De plus, d’après la requérante, la préfecture n’aurait pas effectué une recherche sur la situation en Italie de manière à établir s’il fallait une dérogation en application des articles 3 et 17 du règlement Dublin III ; ainsi qu’en considération de l’article 3 CEDH.

Enfin, la requérante soutenait que la décision d’assignation à résidence, aurait été prise en méconnaissance de la loi française (Code de l’entrée et du séjour des étrangers et du droit d’asile), car il n’existait pas de risque de fuite, condition nécessaire pour arrêter une telle décision.

En revanche, le 19 juin 2015 la préfecture de la Loire-Atlantique a rejeté les arguments présentés par la requérante.

Décision & Raisonnement: 

En premier lieu, le Tribunal Administratif rappelle qu’il n’est pas compètent pour statuer sur le refus et la délivrance d’une autorisation provisoire de séjours ; ni pour statuer sur la saisine de l’office en charge de l’examen de la demande d’asile de la requérante. Ces éléments ne sont donc pas traités dans la  présente décision.

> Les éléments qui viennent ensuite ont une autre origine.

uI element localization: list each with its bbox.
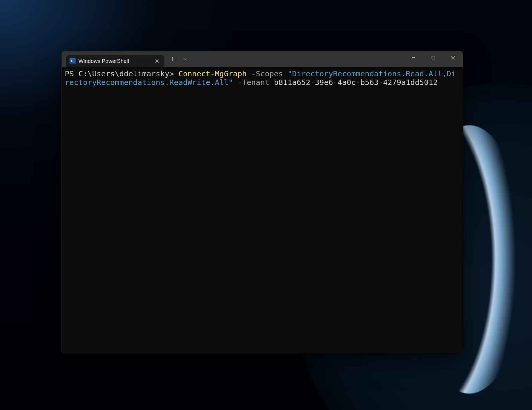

Par ailleurs, le Tribunal Administratif s’appuie sur l’Article 3 (2) du Règlement Dublin, qui interdit à un Etat Membre de transférer un demandeur d’asile vers un autre Etat, désigné premier responsable de la demande, s’il y a ‘de sérieuses raisons de croire qu’il existe dans cet Etat membre des défaillances systémiques dans la procédure d’asile et les conditions d’accueil des demandeurs’.

Sur cette base, le Tribunal considère que, tenant compte de la situation délicate et évolutive en Italie en matière d’accueil des migrants, toute décision de transfert d’un demandeur d’asile doit être prise avec une ‘grande prudence’, après un ‘examen complet et rigoureux des conséquences du transfert pour l’intéressée.’

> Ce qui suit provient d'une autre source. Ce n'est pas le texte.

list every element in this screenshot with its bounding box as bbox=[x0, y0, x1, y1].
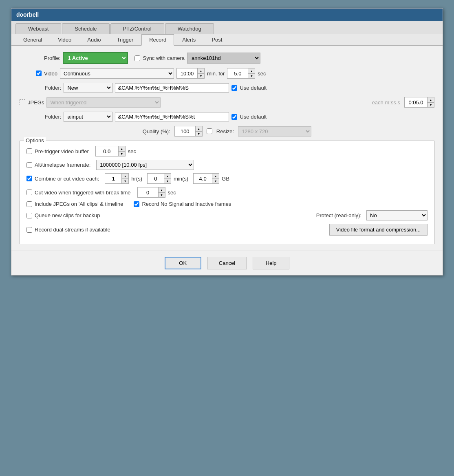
timelapse-label: Alt/timelapse framerate: bbox=[35, 162, 90, 168]
pretrigger-row: Pre-trigger video buffer ▲ ▼ sec bbox=[26, 146, 428, 156]
video-sec-down[interactable]: ▼ bbox=[248, 73, 255, 78]
dialog-window: doorbell Webcast Schedule PTZ/Control Wa… bbox=[11, 8, 443, 275]
pretrigger-checkbox[interactable] bbox=[26, 148, 32, 154]
combine-checkbox[interactable] bbox=[26, 176, 32, 181]
combine-hr-unit: hr(s) bbox=[131, 176, 142, 182]
jpeg-use-default-label: Use default bbox=[240, 114, 267, 120]
pretrigger-spinner[interactable]: ▲ ▼ bbox=[95, 146, 126, 156]
cut-video-spinner[interactable]: ▲ ▼ bbox=[137, 187, 165, 198]
combine-row: Combine or cut video each: ▲ ▼ hr(s) ▲ ▼ bbox=[26, 173, 428, 184]
combine-gb-spinner[interactable]: ▲ ▼ bbox=[193, 173, 219, 184]
video-sec-spinner[interactable]: ▲ ▼ bbox=[227, 68, 255, 79]
cut-video-input[interactable] bbox=[138, 187, 158, 197]
combine-gb-up[interactable]: ▲ bbox=[212, 174, 219, 178]
camera-select[interactable]: annke101hd bbox=[187, 53, 260, 64]
resize-checkbox[interactable] bbox=[207, 128, 212, 134]
jpegs-time-up[interactable]: ▲ bbox=[428, 97, 434, 102]
pretrigger-up[interactable]: ▲ bbox=[119, 146, 125, 151]
video-time-down[interactable]: ▼ bbox=[198, 73, 204, 78]
dual-streams-row: Record dual-streams if available Video f… bbox=[26, 224, 428, 236]
quality-up[interactable]: ▲ bbox=[196, 126, 202, 131]
combine-min-spinner[interactable]: ▲ ▼ bbox=[147, 173, 171, 184]
combine-min-down[interactable]: ▼ bbox=[164, 178, 171, 183]
cut-video-checkbox[interactable] bbox=[26, 190, 32, 195]
combine-hr-spinner[interactable]: ▲ ▼ bbox=[105, 173, 129, 184]
combine-min-unit: min(s) bbox=[174, 176, 188, 182]
tab-video[interactable]: Video bbox=[50, 34, 79, 45]
tab-top-ptz[interactable]: PTZ/Control bbox=[110, 23, 164, 34]
sync-camera-label: Sync with camera bbox=[143, 55, 185, 61]
combine-gb-unit: GB bbox=[222, 176, 229, 182]
resize-select[interactable]: 1280 x 720 bbox=[238, 126, 311, 137]
video-checkbox[interactable] bbox=[36, 71, 42, 76]
queue-backup-label: Queue new clips for backup bbox=[35, 212, 100, 218]
combine-gb-input[interactable] bbox=[194, 174, 212, 183]
protect-select[interactable]: No bbox=[366, 210, 428, 220]
jpeg-folder-select[interactable]: aiinput bbox=[64, 112, 112, 122]
timelapse-checkbox[interactable] bbox=[26, 162, 32, 168]
include-jpegs-row: Include JPEGs on 'All clips' & timeline … bbox=[26, 201, 428, 207]
tab-top-watchdog[interactable]: Watchdog bbox=[165, 23, 214, 34]
help-button[interactable]: Help bbox=[253, 257, 289, 269]
combine-hr-input[interactable] bbox=[105, 174, 121, 183]
options-group: Options Pre-trigger video buffer ▲ ▼ sec… bbox=[20, 141, 434, 244]
jpegs-time-input[interactable] bbox=[405, 97, 427, 107]
use-default-checkbox[interactable] bbox=[231, 85, 237, 91]
tab-top-webcast[interactable]: Webcast bbox=[15, 23, 61, 34]
jpegs-time-down[interactable]: ▼ bbox=[428, 102, 434, 107]
combine-hr-down[interactable]: ▼ bbox=[122, 178, 128, 183]
combine-min-up[interactable]: ▲ bbox=[164, 174, 171, 178]
tab-audio[interactable]: Audio bbox=[79, 34, 108, 45]
video-sec-input[interactable] bbox=[227, 68, 248, 78]
folder-path-input[interactable] bbox=[115, 83, 229, 93]
protect-label: Protect (read-only): bbox=[316, 212, 361, 218]
pretrigger-label: Pre-trigger video buffer bbox=[35, 148, 89, 154]
video-time-input[interactable] bbox=[177, 68, 197, 78]
cancel-button[interactable]: Cancel bbox=[207, 257, 247, 269]
timelapse-select[interactable]: 1000000 [10.00 fps] bbox=[96, 160, 194, 170]
record-no-signal-checkbox[interactable] bbox=[134, 201, 139, 207]
dual-streams-label: Record dual-streams if available bbox=[35, 227, 110, 233]
pretrigger-input[interactable] bbox=[96, 146, 118, 156]
top-tabs: Webcast Schedule PTZ/Control Watchdog bbox=[11, 21, 443, 34]
tab-alerts[interactable]: Alerts bbox=[174, 34, 203, 45]
video-time-up[interactable]: ▲ bbox=[198, 68, 204, 73]
tab-record[interactable]: Record bbox=[141, 34, 174, 46]
pretrigger-down[interactable]: ▼ bbox=[119, 151, 125, 156]
combine-hr-up[interactable]: ▲ bbox=[122, 174, 128, 178]
sync-camera-checkbox[interactable] bbox=[134, 55, 140, 61]
video-time-spinner[interactable]: ▲ ▼ bbox=[176, 68, 205, 79]
profile-select[interactable]: 1 Active bbox=[63, 52, 128, 64]
folder-select[interactable]: New bbox=[64, 83, 112, 93]
jpegs-row: JPEGs When triggered each m:ss.s ▲ ▼ bbox=[20, 97, 434, 108]
combine-gb-down[interactable]: ▼ bbox=[212, 178, 219, 183]
quality-spinner[interactable]: ▲ ▼ bbox=[174, 126, 203, 137]
dual-streams-checkbox[interactable] bbox=[26, 227, 32, 233]
title-bar: doorbell bbox=[11, 9, 443, 21]
video-mode-select[interactable]: Continuous bbox=[60, 68, 174, 79]
quality-input[interactable] bbox=[175, 126, 195, 136]
combine-label: Combine or cut video each: bbox=[35, 176, 99, 182]
tab-general[interactable]: General bbox=[15, 34, 50, 45]
cut-video-row: Cut video when triggered with break time… bbox=[26, 187, 428, 198]
ok-button[interactable]: OK bbox=[165, 257, 201, 269]
tab-trigger[interactable]: Trigger bbox=[109, 34, 141, 45]
timelapse-row: Alt/timelapse framerate: 1000000 [10.00 … bbox=[26, 160, 428, 170]
include-jpegs-checkbox[interactable] bbox=[26, 201, 32, 207]
jpeg-folder-path-input[interactable] bbox=[115, 112, 229, 121]
jpegs-mode-select[interactable]: When triggered bbox=[46, 97, 161, 108]
video-format-button[interactable]: Video file format and compression... bbox=[329, 224, 428, 236]
jpegs-dashed-checkbox[interactable] bbox=[20, 99, 25, 105]
video-row: Video Continuous ▲ ▼ min. for ▲ ▼ sec bbox=[20, 68, 434, 79]
tab-top-schedule[interactable]: Schedule bbox=[62, 23, 109, 34]
jpegs-time-spinner[interactable]: ▲ ▼ bbox=[404, 97, 434, 108]
tab-post[interactable]: Post bbox=[204, 34, 230, 45]
quality-label: Quality (%): bbox=[143, 128, 170, 134]
queue-backup-checkbox[interactable] bbox=[26, 213, 32, 218]
video-sec-up[interactable]: ▲ bbox=[248, 68, 255, 73]
jpeg-use-default-checkbox[interactable] bbox=[231, 114, 237, 120]
quality-down[interactable]: ▼ bbox=[196, 131, 202, 136]
combine-min-input[interactable] bbox=[148, 174, 164, 183]
cut-video-up[interactable]: ▲ bbox=[159, 187, 165, 192]
cut-video-down[interactable]: ▼ bbox=[159, 192, 165, 197]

Dans le cas d’espèce, le juge conclut que le préfet n’a pas conduit un tel examen, comme démontre la rédaction stéréotypée de la décision, selon laquelle l’intéressée n’établit pas être exposée à des peines ou des traitements inhumains et dégradants en Italie, et il n’y avait aucune circonstance s’opposant au retour, notamment en absence d’attaches familiales ou personnelles au sein de l’Union Européenne ou en France.

Des lors, le Tribunal annule la décision de réadmission en Italie et, par conséquence, celle d’assignation à résidence. Enfin, il oblige le préfet de la Loire-Atlantique à réexaminer la situation de la requérante et de prendre une nouvelle décision. 

Résultat: 

Recours accordé, annuellement de la décision.

Observations/Comments: 

Le juge considère qu’il n’est pas compétent pour examiner les autres moyens invoqués par la requérante, au soutien de l’annulation du refus de résidence temporaire, rejetés par la préfecture; qui, ainsi, empêchait à la requérante de pouvoir introduire une demande de protection internationale.

En particulier, plusieurs critiques ont été soulevées par la requérante à l’égard du système d’asile français, malgré elles n’aient pas fait objet du jugement du Tribunal. Parmi elles, selon la requérante, la décision du refus du permis de résidence temporaire et de son retour en Italie, aurait été prise sans l’informer de ses droits, avant de la prise des empreintes digitales; et sans qu’un entretien ait eu lieu, comme requis par l'article 5 (1) du règlement Dublin III. De plus, la décision d’ "assignation à résidence" aurait été prise sans tenir compte de la législation française en matière d'asile, qui nécessite la présence d’un risque de fuite.

Cela soulève des questions graves concernant les garanties de procédures associées à l'enregistrement d'une demande d'asile auprès de la préfecture en France.